═══ Material supplied

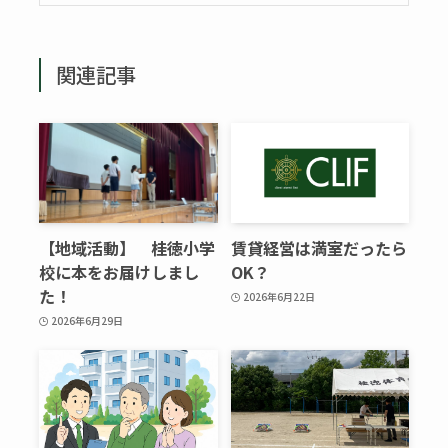
関連記事
【地域活動】 桂徳小学
賃貸経営は満室だったら
校に本をお届けしまし
OK？
た！
2026年6月22日
2026年6月29日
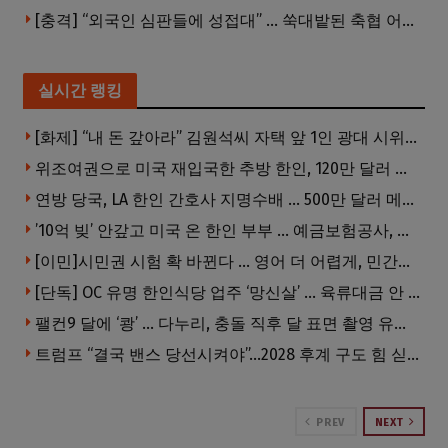
[충격] “외국인 심판들에 성접대” … 쑥대밭된 축협 어디까지 추락하나
실시간 랭킹
[화제] “내 돈 갚아라” 김원석씨 자택 앞 1인 광대 시위 … 한인 투자사, “108만 달러 못받아”
위조여권으로 미국 재입국한 추방 한인, 120만 달러 은행 사기 행각
연방 당국, LA 한인 간호사 지명수배 … 500만 달러 메디캐어 사기, 선고 직전 한국 도주
’10억 빚’ 안갚고 미국 온 한인 부부 … 예금보험공사, 미국서 소송
[이민]시민권 시험 확 바뀐다 … 영어 더 어렵게, 민간시험 도입 추진
[단독] OC 유명 한인식당 업주 ‘망신살’ … 육류대금 안 갚자 식당서 공개추심
팰컨9 달에 ‘쾅’ … 다누리, 충돌 직후 달 표면 촬영 유일 탐사선
트럼프 “결국 밴스 당선시켜야”…2028 후계 구도 힘 싣나
PREV
NEXT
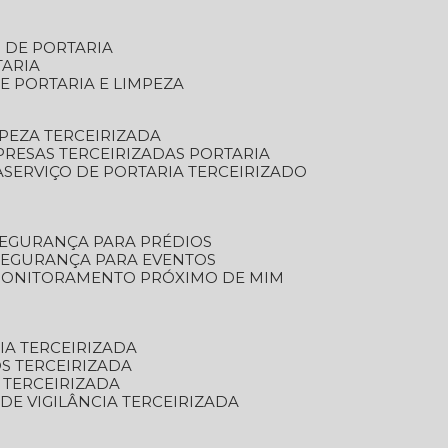
S DE PORTARIA
TARIA
E PORTARIA E LIMPEZA
MPEZA TERCEIRIZADA
PRESAS TERCEIRIZADAS PORTARIA
A
SERVIÇO DE PORTARIA TERCEIRIZADO
SEGURANÇA PARA PRÉDIOS
 SEGURANÇA PARA EVENTOS
 MONITORAMENTO PRÓXIMO DE MIM
IA TERCEIRIZADA
S TERCEIRIZADA
 TERCEIRIZADA
 DE VIGILÂNCIA TERCEIRIZADA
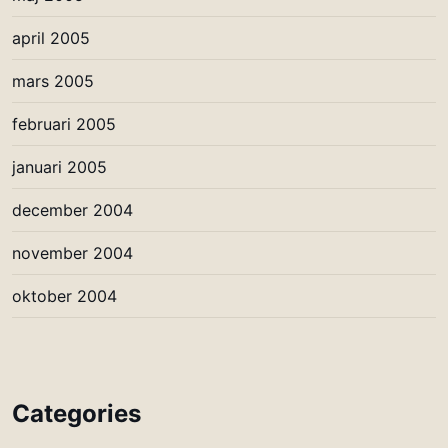
april 2005
mars 2005
februari 2005
januari 2005
december 2004
november 2004
oktober 2004
Categories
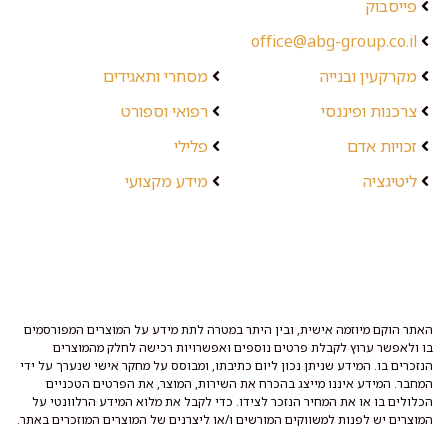
פייסבוק
office@abg-group.co.il
מקרקעין ובנייה
מסחרי ותאגידים
צרכנות ופיננסי
רפואי וספורט
זכויות אדם
פלילי
ליטיגציה
מידע מקצועי
האתר הוקם מיוזמה אישית, ובין היתר במטרה לתת מידע על המוצרים המפורסמים
בו ולאפשר ערוץ לקבלת פרטים נוספים ואפשרויות רכישה לחלק מהמוצרים
הנזכרים בו. המידע שניתן נכון ליום כתיבתו, ומבוסס על מחקר אישי שנערך על ידי
המחבר. המידע איננו מייצג בהכרח את השירות, המוצר, את הפרטים הטכניים
הכלולים בו או את המחיר הנזכר לצידו. כדי לקבל את מלוא המידע הרלוונטי על
המוצרים יש לפנות למשווקים המורשים ו/או ליצרנים של המוצרים המוזכרים באתר.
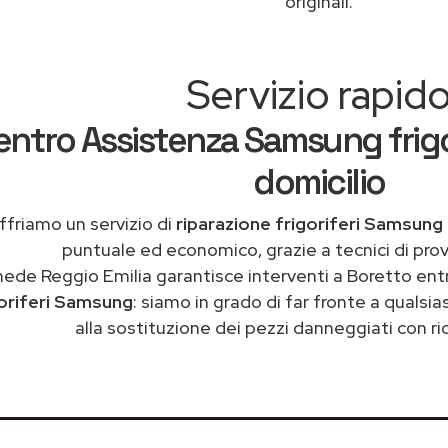
originali.
Servizio rapid
entro Assistenza Samsung frigor
domicilio
ffriamo un servizio di
riparazione frigoriferi Samsung
puntuale ed economico, grazie a tecnici di pro
ede Reggio Emilia garantisce interventi a Boretto ent
goriferi Samsung
: siamo in grado di far fronte a quals
alla sostituzione dei pezzi danneggiati con ric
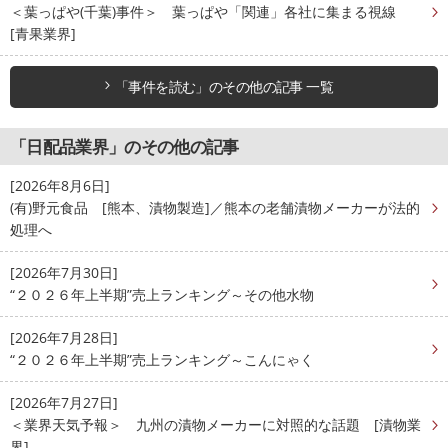
＜葉っぱや(千葉)事件＞ 葉っぱや「関連」各社に集まる視線
[青果業界]
「事件を読む」のその他の記事 一覧
「日配品業界」のその他の記事
[2026年8月6日]
(有)野元食品 [熊本、漬物製造]／熊本の老舗漬物メーカーが法的
処理へ
[2026年7月30日]
“２０２６年上半期”売上ランキング～その他水物
[2026年7月28日]
“２０２６年上半期”売上ランキング～こんにゃく
[2026年7月27日]
＜業界天気予報＞ 九州の漬物メーカーに対照的な話題 [漬物業
界]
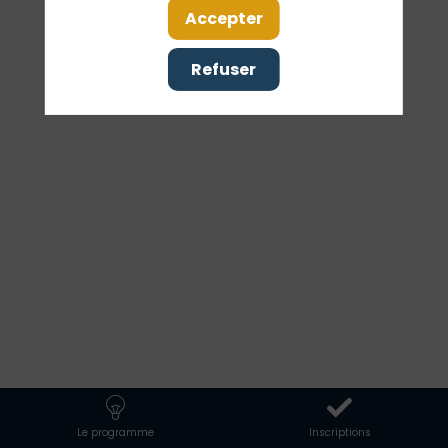
de
Accepter
Refuser
journée
&
Networking
23
nov.
2026
—
17:15
Le programme
Inscriptions
-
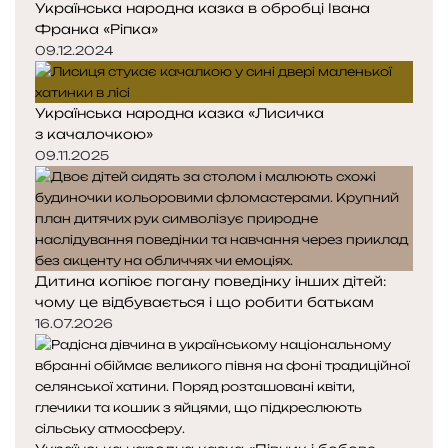
Українська народна казка в обробці Івана
Франка «Ріпка»
09.12.2024
Українська народна казка «Лисичка
з качалочкою»
09.11.2025
Дитина копіює погану поведінку інших дітей:
чому це відбувається і що робити батькам
16.07.2026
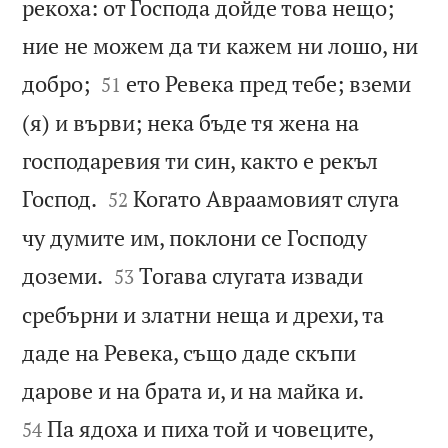
рекоха: от Господа дойде това нещо;
ние не можем да ти кажем ни лошо, ни


добро;
ето Ревека пред тебе; вземи
51
(я) и върви; нека бъде тя жена на
господаревия ти син, както е рекъл


Господ.
Когато Авраамовият слуга
52
чу думите им, поклони се Господу


доземи.
Тогава слугата извади
53
сребърни и златни неща и дрехи, та
даде на Ревека, също даде скъпи


дарове и на брата и, и на майка и.
Па ядоха и пиха той и човеците,
54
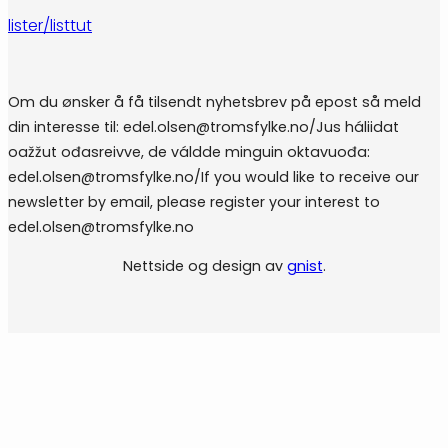
lister/listtut
Om du ønsker å få tilsendt nyhetsbrev på epost så meld
din interesse til: edel.olsen@tromsfylke.no/Jus háliidat
oažžut ođasreivve, de váldde minguin oktavuođa:
edel.olsen@tromsfylke.no/If you would like to receive our
newsletter by email, please register your interest to
edel.olsen@tromsfylke.no
Nettside og design av
gnist
.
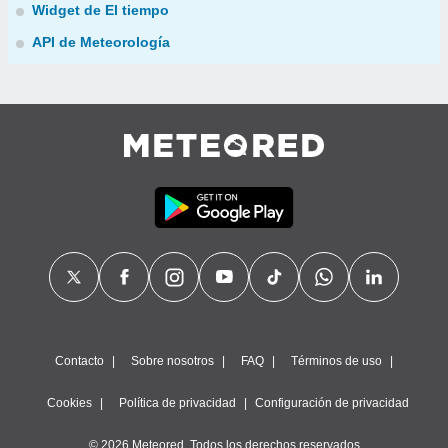
Widget de El tiempo
API de Meteorología
Contacto
Sobre nosotros
FAQ
Términos de uso
Cookies
Política de privacidad
Configuración de privacidad
© 2026 Meteored. Todos los derechos reservados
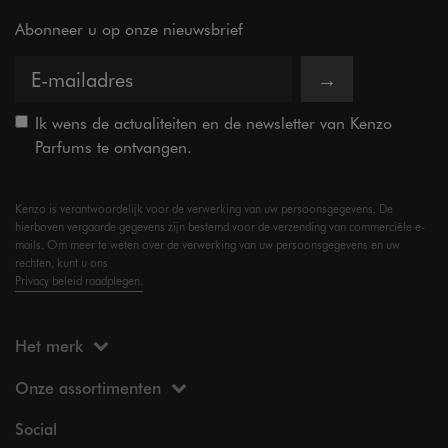
Abonneer u op onze nieuwsbrief
→
Ik wens de actualiteiten en de newsletter van Kenzo
Parfums te ontvangen.
Kenzo is verantwoordelijk voor de verwerking van uw persoonsgegevens. De
hierboven vergaarde gegevens zijn bestemd voor de verzending van commerciële e-
mails. Om meer te weten over de verwerking van uw persoonsgegevens en uw
rechten, kunt u ons
Privacy beleid raadplegen.
Het merk
Onze assortimenten
Social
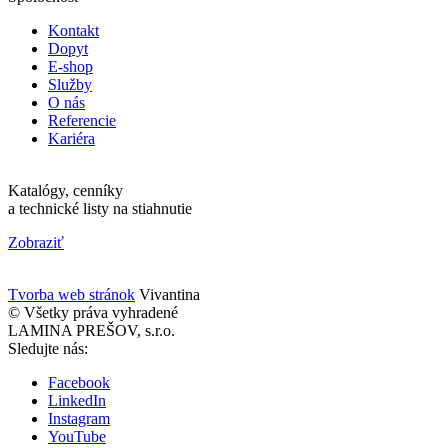
Kontakt
Dopyt
E-shop
Služby
O nás
Referencie
Kariéra
Katalógy, cenníky
a technické listy na stiahnutie
Zobraziť
Tvorba web stránok
Vivantina
© Všetky práva vyhradené
LAMINA PREŠOV, s.r.o.
Sledujte nás:
Facebook
LinkedIn
Instagram
YouTube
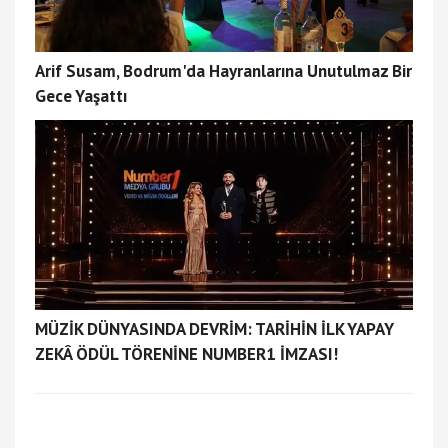
Arif Susam, Bodrum'da Hayranlarına Unutulmaz Bir
Gece Yaşattı
MÜZİK DÜNYASINDA DEVRİM: TARİHİN İLK YAPAY
ZEKÂ ÖDÜL TÖRENİNE NUMBER1 İMZASI!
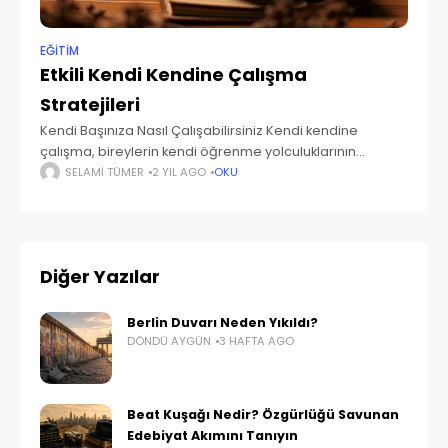
EĞITIM
Etkili Kendi Kendine Çalışma
Stratejileri
Kendi Başınıza Nasıl Çalışabilirsiniz Kendi kendine
çalışma, bireylerin kendi öğrenme yolculuklarının
kontrolünü ellerine almalarını sağlayan değerli bir
SELAMI TÜMER
2 YIL AGO
OKU
beceridir. İster öğrenci, ister profesyonel ya da sadece
bilgi edinmek isteyen biri olun,
Diğer Yazılar
Berlin Duvarı Neden Yıkıldı?
DÖNDÜ AYGÜN
3 HAFTA AGO
Beat Kuşağı Nedir? Özgürlüğü Savunan
Edebiyat Akımını Tanıyın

══════

→ **Task requirements**
Output every record above exactly, leaving out the pictures.

→ **Answer section**
関連記事
【地域活動】 桂徳小学
賃貸経営は満室だったら
校に本をお届けしまし
OK？
た！
2026年6月22日
2026年6月29日
[충격] “외국인 심판들에 성접대” … 쑥대밭된 축협 어디까지 추락하나
실시간 랭킹
[화제] “내 돈 갚아라” 김원석씨 자택 앞 1인 광대 시위 … 한인 투자사, “108만 달러 못받아”
위조여권으로 미국 재입국한 추방 한인, 120만 달러 은행 사기 행각
연방 당국, LA 한인 간호사 지명수배 … 500만 달러 메디캐어 사기, 선고 직전 한국 도주
’10억 빚’ 안갚고 미국 온 한인 부부 … 예금보험공사, 미국서 소송
[이민]시민권 시험 확 바뀐다 … 영어 더 어렵게, 민간시험 도입 추진
[단독] OC 유명 한인식당 업주 ‘망신살’ … 육류대금 안 갚자 식당서 공개추심
팰컨9 달에 ‘쾅’ … 다누리, 충돌 직후 달 표면 촬영 유일 탐사선
트럼프 “결국 밴스 당선시켜야”…2028 후계 구도 힘 싣나
PREV
NEXT
S DE PORTARIA
TARIA
E PORTARIA E LIMPEZA
MPEZA TERCEIRIZADA
PRESAS TERCEIRIZADAS PORTARIA
A
SERVIÇO DE PORTARIA TERCEIRIZADO
SEGURANÇA PARA PRÉDIOS
 SEGURANÇA PARA EVENTOS
 MONITORAMENTO PRÓXIMO DE MIM
IA TERCEIRIZADA
S TERCEIRIZADA
 TERCEIRIZADA
 DE VIGILÂNCIA TERCEIRIZADA
april 2005
mars 2005
februari 2005
januari 2005
december 2004
november 2004
oktober 2004
Categories
פייסבוק
office@abg-group.co.il
מקרקעין ובנייה
מסחרי ותאגידים
צרכנות ופיננסי
רפואי וספורט
זכויות אדם
פלילי
ליטיגציה
מידע מקצועי
האתר הוקם מיוזמה אישית, ובין היתר במטרה לתת מידע על המוצרים המפורסמים
בו ולאפשר ערוץ לקבלת פרטים נוספים ואפשרויות רכישה לחלק מהמוצרים
הנזכרים בו. המידע שניתן נכון ליום כתיבתו, ומבוסס על מחקר אישי שנערך על ידי
המחבר. המידע איננו מייצג בהכרח את השירות, המוצר, את הפרטים הטכניים
הכלולים בו או את המחיר הנזכר לצידו. כדי לקבל את מלוא המידע הרלוונטי על
המוצרים יש לפנות למשווקים המורשים ו/או ליצרנים של המוצרים המוזכרים באתר.
originali.
Servizio rapid
entro Assistenza Samsung frigor
domicilio
ffriamo un servizio di
riparazione frigoriferi Samsung
puntuale ed economico, grazie a tecnici di pro
ede Reggio Emilia garantisce interventi a Boretto ent
goriferi Samsung
: siamo in grado di far fronte a quals
alla sostituzione dei pezzi danneggiati con ric
＜葉っぱや(千葉)事件＞ 葉っぱや「関連」各社に集まる視線
[青果業界]
「事件を読む」のその他の記事 一覧
「日配品業界」のその他の記事
[2026年8月6日]
(有)野元食品 [熊本、漬物製造]／熊本の老舗漬物メーカーが法的
処理へ
[2026年7月30日]
“２０２６年上半期”売上ランキング～その他水物
[2026年7月28日]
“２０２６年上半期”売上ランキング～こんにゃく
[2026年7月27日]
＜業界天気予報＞ 九州の漬物メーカーに対照的な話題 [漬物業
界]
de
Accepter
Refuser
journée
&
Networking
23
nov.
2026
—
17:15
Le programme
Inscriptions
-
Українська народна казка в обробці Івана
Франка «Ріпка»
09.12.2024
Українська народна казка «Лисичка
з качалочкою»
09.11.2025
Дитина копіює погану поведінку інших дітей:
чому це відбувається і що робити батькам
16.07.2026
рекоха: от Господа дойде това нещо;
ние не можем да ти кажем ни лошо, ни


добро;
ето Ревека пред тебе; вземи
51
(я) и върви; нека бъде тя жена на
господаревия ти син, както е рекъл


Господ.
Когато Авраамовият слуга
52
чу думите им, поклони се Господу


доземи.
Тогава слугата извади
53
сребърни и златни неща и дрехи, та
даде на Ревека, също даде скъпи


дарове и на брата и, и на майка и.
Па ядоха и пиха той и човеците,
54
lister/listtut
Om du ønsker å få tilsendt nyhetsbrev på epost så meld
din interesse til: edel.olsen@tromsfylke.no/Jus háliidat
oažžut ođasreivve, de váldde minguin oktavuođa:
edel.olsen@tromsfylke.no/If you would like to receive our
newsletter by email, please register your interest to
edel.olsen@tromsfylke.no
Nettside og design av
gnist
.
Widget de El tiempo
API de Meteorología
Contacto
Sobre nosotros
FAQ
Términos de uso
Cookies
Política de privacidad
Configuración de privacidad
© 2026 Meteored. Todos los derechos reservados
Abonneer u op onze nieuwsbrief
→
Ik wens de actualiteiten en de newsletter van Kenzo
Parfums te ontvangen.
Kenzo is verantwoordelijk voor de verwerking van uw persoonsgegevens. De
hierboven vergaarde gegevens zijn bestemd voor de verzending van commerciële e-
mails. Om meer te weten over de verwerking van uw persoonsgegevens en uw
rechten, kunt u ons
Privacy beleid raadplegen.
Het merk
Onze assortimenten
Social
Kontakt
Dopyt
E-shop
Služby
O nás
Referencie
Kariéra
Katalógy, cenníky
a technické listy na stiahnutie
Zobraziť
Tvorba web stránok
Vivantina
© Všetky práva vyhradené
LAMINA PREŠOV, s.r.o.
Sledujte nás:
Facebook
LinkedIn
Instagram
YouTube
Arif Susam, Bodrum'da Hayranlarına Unutulmaz Bir
Gece Yaşattı
MÜZİK DÜNYASINDA DEVRİM: TARİHİN İLK YAPAY
ZEKÂ ÖDÜL TÖRENİNE NUMBER1 İMZASI!
EĞITIM
Etkili Kendi Kendine Çalışma
Stratejileri
Kendi Başınıza Nasıl Çalışabilirsiniz Kendi kendine
çalışma, bireylerin kendi öğrenme yolculuklarının
kontrolünü ellerine almalarını sağlayan değerli bir
SELAMI TÜMER
2 YIL AGO
OKU
beceridir. İster öğrenci, ister profesyonel ya da sadece
bilgi edinmek isteyen biri olun,
Diğer Yazılar
Berlin Duvarı Neden Yıkıldı?
DÖNDÜ AYGÜN
3 HAFTA AGO
Beat Kuşağı Nedir? Özgürlüğü Savunan
Edebiyat Akımını Tanıyın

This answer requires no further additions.